How you (or your students) can use stop-motion animation in your classroom

Photo by Sarah Nickerson

As enthusiasts of the combined power of animation and education, TED-Ed held a stop-motion animation station during breaks at TEDActive 2014. Using a fairly basic setup (iPad, tripod, black tablecloth, table, two lights and a stop motion app such as iStopmotion), TED-Ed animators Jeremiah Dickey and Biljana Labovic led attendees in creating their very own stop motion animations inspired by a growing library of TED-Ed Lessons. Here’s how they did it.

Photo by Sarah Nickerson

Photo by Sarah Nickerson

TEDActive attendees were able to utilize some props (letter magnets, cards, cutout images) to create a short animated message, using an animation technique called stop-motion. Moving the objects and letters, frame by frame, they created an illusion of movement. For many of the attendees, this was their first time trying animation, and they were surprised to find out how easy the process could be. With such a simple setup, stop-motion animations can be a great teaching tool for students and teachers alike.

Some of the educators had immediate ideas about how they could implement these techniques as learning tools in their own classrooms, potentially assigning animation creation to their students for upcoming class projects.

Here is one creation that came out of the workshop:


  1. I’ve just recently developed in interest for learning stop motion. I’ve found some resources that might be of interest:

    A workshop plan for students: from the National Film Board of Canada

    An stop-motion app (in French and English)
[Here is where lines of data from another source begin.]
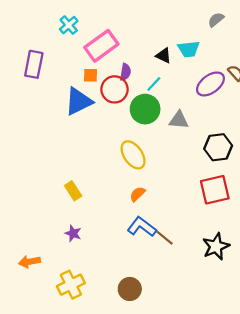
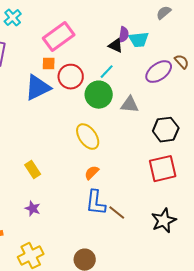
cyan cross: (69, 25) -> (13, 18), moved
purple semicircle: (125, 72) -> (124, 35), moved
blue L-shape: (142, 227) -> (96, 203), turned -120

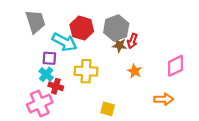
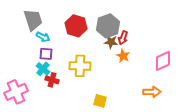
cyan arrow: (64, 42) -> (43, 37), moved, size x0.6
orange star: (135, 71) -> (123, 56), moved
pink cross: (40, 103) -> (16, 92), moved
  2. This is great! I’ve used so motion in my comm tech class before (the students used plasticine to mold figures), but I never thought to have a set up like this with the iPad and flat objects like magnets and cutouts. Will definitely try this!

  3. Gary Schwartz

    Stop-motion adds great possibilities to deepening the experience of educational subject in all disciplines.

  4. We loved this post, because stop-motion has great possibilities inside a classroom and you explain that it is posible for students no matter the age that it is possible.